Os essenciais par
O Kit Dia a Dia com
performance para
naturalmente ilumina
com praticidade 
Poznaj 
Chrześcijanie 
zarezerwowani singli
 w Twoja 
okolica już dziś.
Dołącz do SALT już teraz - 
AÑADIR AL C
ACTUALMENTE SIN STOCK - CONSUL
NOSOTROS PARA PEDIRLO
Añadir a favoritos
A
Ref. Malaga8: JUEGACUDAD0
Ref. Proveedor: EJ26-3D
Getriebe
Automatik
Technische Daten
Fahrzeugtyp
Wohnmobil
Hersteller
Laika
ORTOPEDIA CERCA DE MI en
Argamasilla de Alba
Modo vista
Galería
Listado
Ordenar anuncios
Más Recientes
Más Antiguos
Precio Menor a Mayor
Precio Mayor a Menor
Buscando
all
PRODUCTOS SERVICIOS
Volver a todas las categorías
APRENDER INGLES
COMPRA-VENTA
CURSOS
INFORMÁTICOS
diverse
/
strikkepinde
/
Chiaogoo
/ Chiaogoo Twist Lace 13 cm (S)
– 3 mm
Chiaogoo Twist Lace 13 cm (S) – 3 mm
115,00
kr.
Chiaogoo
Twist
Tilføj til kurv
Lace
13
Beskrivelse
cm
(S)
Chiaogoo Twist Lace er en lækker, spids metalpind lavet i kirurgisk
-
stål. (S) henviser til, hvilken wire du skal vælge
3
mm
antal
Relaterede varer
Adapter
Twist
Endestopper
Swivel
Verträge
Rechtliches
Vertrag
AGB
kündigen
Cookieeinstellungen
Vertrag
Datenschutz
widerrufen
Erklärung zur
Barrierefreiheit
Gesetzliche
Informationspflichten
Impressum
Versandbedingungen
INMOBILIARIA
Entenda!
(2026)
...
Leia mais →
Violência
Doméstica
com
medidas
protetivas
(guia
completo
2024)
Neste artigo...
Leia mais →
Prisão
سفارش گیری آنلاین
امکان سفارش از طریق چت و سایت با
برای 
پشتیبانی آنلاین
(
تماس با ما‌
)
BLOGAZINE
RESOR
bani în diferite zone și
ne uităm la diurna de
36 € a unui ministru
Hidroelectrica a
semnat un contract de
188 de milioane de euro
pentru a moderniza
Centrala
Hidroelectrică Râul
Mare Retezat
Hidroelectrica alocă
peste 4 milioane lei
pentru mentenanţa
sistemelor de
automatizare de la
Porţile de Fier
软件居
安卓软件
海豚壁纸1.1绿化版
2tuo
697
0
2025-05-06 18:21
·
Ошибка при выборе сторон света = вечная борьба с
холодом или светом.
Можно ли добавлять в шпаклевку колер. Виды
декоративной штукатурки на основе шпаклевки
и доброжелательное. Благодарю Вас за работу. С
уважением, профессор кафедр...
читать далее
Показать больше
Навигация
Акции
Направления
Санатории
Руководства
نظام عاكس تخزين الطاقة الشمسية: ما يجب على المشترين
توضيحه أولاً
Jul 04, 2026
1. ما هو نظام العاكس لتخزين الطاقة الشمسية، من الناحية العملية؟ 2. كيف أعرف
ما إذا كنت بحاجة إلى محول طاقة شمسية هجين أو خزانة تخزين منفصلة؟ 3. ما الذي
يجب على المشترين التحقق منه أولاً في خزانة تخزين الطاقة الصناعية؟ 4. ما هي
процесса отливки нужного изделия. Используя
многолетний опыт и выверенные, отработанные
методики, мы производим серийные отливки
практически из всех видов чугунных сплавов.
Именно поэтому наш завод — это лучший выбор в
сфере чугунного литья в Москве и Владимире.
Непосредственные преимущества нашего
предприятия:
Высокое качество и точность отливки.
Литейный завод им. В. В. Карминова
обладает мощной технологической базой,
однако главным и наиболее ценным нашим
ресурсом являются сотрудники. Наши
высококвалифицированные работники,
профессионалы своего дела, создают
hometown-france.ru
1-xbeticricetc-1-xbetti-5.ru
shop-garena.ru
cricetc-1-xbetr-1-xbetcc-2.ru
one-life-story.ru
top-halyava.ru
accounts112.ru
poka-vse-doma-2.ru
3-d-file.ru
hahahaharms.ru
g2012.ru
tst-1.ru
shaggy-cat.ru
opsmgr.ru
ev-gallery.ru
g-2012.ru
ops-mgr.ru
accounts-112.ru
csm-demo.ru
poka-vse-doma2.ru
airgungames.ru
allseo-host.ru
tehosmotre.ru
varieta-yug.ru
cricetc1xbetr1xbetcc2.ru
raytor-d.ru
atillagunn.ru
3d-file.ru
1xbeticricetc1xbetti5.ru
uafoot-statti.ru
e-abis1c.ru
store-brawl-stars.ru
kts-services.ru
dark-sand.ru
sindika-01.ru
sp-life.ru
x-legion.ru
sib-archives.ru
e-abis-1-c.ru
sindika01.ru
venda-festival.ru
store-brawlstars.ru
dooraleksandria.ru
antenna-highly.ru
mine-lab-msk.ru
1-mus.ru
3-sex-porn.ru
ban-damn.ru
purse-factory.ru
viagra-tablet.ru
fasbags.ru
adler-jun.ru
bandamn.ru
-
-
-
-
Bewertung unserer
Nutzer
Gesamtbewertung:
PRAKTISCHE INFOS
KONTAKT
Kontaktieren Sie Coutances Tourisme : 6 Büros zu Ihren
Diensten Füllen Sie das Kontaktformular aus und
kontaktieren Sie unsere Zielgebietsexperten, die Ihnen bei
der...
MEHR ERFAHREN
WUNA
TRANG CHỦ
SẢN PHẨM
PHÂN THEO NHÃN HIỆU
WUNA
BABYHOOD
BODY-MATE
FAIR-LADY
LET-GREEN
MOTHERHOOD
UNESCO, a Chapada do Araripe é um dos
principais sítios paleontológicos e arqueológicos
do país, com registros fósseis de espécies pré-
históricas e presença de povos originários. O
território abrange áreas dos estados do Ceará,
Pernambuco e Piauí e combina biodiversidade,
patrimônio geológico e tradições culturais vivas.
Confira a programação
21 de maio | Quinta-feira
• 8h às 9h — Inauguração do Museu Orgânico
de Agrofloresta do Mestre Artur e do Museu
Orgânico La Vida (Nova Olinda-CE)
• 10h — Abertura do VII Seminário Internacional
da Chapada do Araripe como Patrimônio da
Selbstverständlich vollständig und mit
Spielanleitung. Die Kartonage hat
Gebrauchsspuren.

┄┄┄┄┄┄

▶ [Task directions] Taking care to match every character, output all of the entries above.

▶ [Result below]
Os essenciais par
O Kit Dia a Dia com
performance para
naturalmente ilumina
com praticidade 
Poznaj 
Chrześcijanie 
zarezerwowani singli
 w Twoja 
okolica już dziś.
Dołącz do SALT już teraz - 
AÑADIR AL C
ACTUALMENTE SIN STOCK - CONSUL
NOSOTROS PARA PEDIRLO
Añadir a favoritos
A
Ref. Malaga8: JUEGACUDAD0
Ref. Proveedor: EJ26-3D
Getriebe
Automatik
Technische Daten
Fahrzeugtyp
Wohnmobil
Hersteller
Laika
ORTOPEDIA CERCA DE MI en
Argamasilla de Alba
Modo vista
Galería
Listado
Ordenar anuncios
Más Recientes
Más Antiguos
Precio Menor a Mayor
Precio Mayor a Menor
Buscando
all
PRODUCTOS SERVICIOS
Volver a todas las categorías
APRENDER INGLES
COMPRA-VENTA
CURSOS
INFORMÁTICOS
diverse
/
strikkepinde
/
Chiaogoo
/ Chiaogoo Twist Lace 13 cm (S)
– 3 mm
Chiaogoo Twist Lace 13 cm (S) – 3 mm
115,00
kr.
Chiaogoo
Twist
Tilføj til kurv
Lace
13
Beskrivelse
cm
(S)
Chiaogoo Twist Lace er en lækker, spids metalpind lavet i kirurgisk
-
stål. (S) henviser til, hvilken wire du skal vælge
3
mm
antal
Relaterede varer
Adapter
Twist
Endestopper
Swivel
Verträge
Rechtliches
Vertrag
AGB
kündigen
Cookieeinstellungen
Vertrag
Datenschutz
widerrufen
Erklärung zur
Barrierefreiheit
Gesetzliche
Informationspflichten
Impressum
Versandbedingungen
INMOBILIARIA
Entenda!
(2026)
...
Leia mais →
Violência
Doméstica
com
medidas
protetivas
(guia
completo
2024)
Neste artigo...
Leia mais →
Prisão
سفارش گیری آنلاین
امکان سفارش از طریق چت و سایت با
برای 
پشتیبانی آنلاین
(
تماس با ما‌
)
BLOGAZINE
RESOR
bani în diferite zone și
ne uităm la diurna de
36 € a unui ministru
Hidroelectrica a
semnat un contract de
188 de milioane de euro
pentru a moderniza
Centrala
Hidroelectrică Râul
Mare Retezat
Hidroelectrica alocă
peste 4 milioane lei
pentru mentenanţa
sistemelor de
automatizare de la
Porţile de Fier
软件居
安卓软件
海豚壁纸1.1绿化版
2tuo
697
0
2025-05-06 18:21
·
Ошибка при выборе сторон света = вечная борьба с
холодом или светом.
Можно ли добавлять в шпаклевку колер. Виды
декоративной штукатурки на основе шпаклевки
и доброжелательное. Благодарю Вас за работу. С
уважением, профессор кафедр...
читать далее
Показать больше
Навигация
Акции
Направления
Санатории
Руководства
نظام عاكس تخزين الطاقة الشمسية: ما يجب على المشترين
توضيحه أولاً
Jul 04, 2026
1. ما هو نظام العاكس لتخزين الطاقة الشمسية، من الناحية العملية؟ 2. كيف أعرف
ما إذا كنت بحاجة إلى محول طاقة شمسية هجين أو خزانة تخزين منفصلة؟ 3. ما الذي
يجب على المشترين التحقق منه أولاً في خزانة تخزين الطاقة الصناعية؟ 4. ما هي
процесса отливки нужного изделия. Используя
многолетний опыт и выверенные, отработанные
методики, мы производим серийные отливки
практически из всех видов чугунных сплавов.
Именно поэтому наш завод — это лучший выбор в
сфере чугунного литья в Москве и Владимире.
Непосредственные преимущества нашего
предприятия:
Высокое качество и точность отливки.
Литейный завод им. В. В. Карминова
обладает мощной технологической базой,
однако главным и наиболее ценным нашим
ресурсом являются сотрудники. Наши
высококвалифицированные работники,
профессионалы своего дела, создают
hometown-france.ru
1-xbeticricetc-1-xbetti-5.ru
shop-garena.ru
cricetc-1-xbetr-1-xbetcc-2.ru
one-life-story.ru
top-halyava.ru
accounts112.ru
poka-vse-doma-2.ru
3-d-file.ru
hahahaharms.ru
g2012.ru
tst-1.ru
shaggy-cat.ru
opsmgr.ru
ev-gallery.ru
g-2012.ru
ops-mgr.ru
accounts-112.ru
csm-demo.ru
poka-vse-doma2.ru
airgungames.ru
allseo-host.ru
tehosmotre.ru
varieta-yug.ru
cricetc1xbetr1xbetcc2.ru
raytor-d.ru
atillagunn.ru
3d-file.ru
1xbeticricetc1xbetti5.ru
uafoot-statti.ru
e-abis1c.ru
store-brawl-stars.ru
kts-services.ru
dark-sand.ru
sindika-01.ru
sp-life.ru
x-legion.ru
sib-archives.ru
e-abis-1-c.ru
sindika01.ru
venda-festival.ru
store-brawlstars.ru
dooraleksandria.ru
antenna-highly.ru
mine-lab-msk.ru
1-mus.ru
3-sex-porn.ru
ban-damn.ru
purse-factory.ru
viagra-tablet.ru
fasbags.ru
adler-jun.ru
bandamn.ru
-
-
-
-
Bewertung unserer
Nutzer
Gesamtbewertung:
PRAKTISCHE INFOS
KONTAKT
Kontaktieren Sie Coutances Tourisme : 6 Büros zu Ihren
Diensten Füllen Sie das Kontaktformular aus und
kontaktieren Sie unsere Zielgebietsexperten, die Ihnen bei
der...
MEHR ERFAHREN
WUNA
TRANG CHỦ
SẢN PHẨM
PHÂN THEO NHÃN HIỆU
WUNA
BABYHOOD
BODY-MATE
FAIR-LADY
LET-GREEN
MOTHERHOOD
UNESCO, a Chapada do Araripe é um dos
principais sítios paleontológicos e arqueológicos
do país, com registros fósseis de espécies pré-
históricas e presença de povos originários. O
território abrange áreas dos estados do Ceará,
Pernambuco e Piauí e combina biodiversidade,
patrimônio geológico e tradições culturais vivas.
Confira a programação
21 de maio | Quinta-feira
• 8h às 9h — Inauguração do Museu Orgânico
de Agrofloresta do Mestre Artur e do Museu
Orgânico La Vida (Nova Olinda-CE)
• 10h — Abertura do VII Seminário Internacional
da Chapada do Araripe como Patrimônio da
Selbstverständlich vollständig und mit
Spielanleitung. Die Kartonage hat
Gebrauchsspuren.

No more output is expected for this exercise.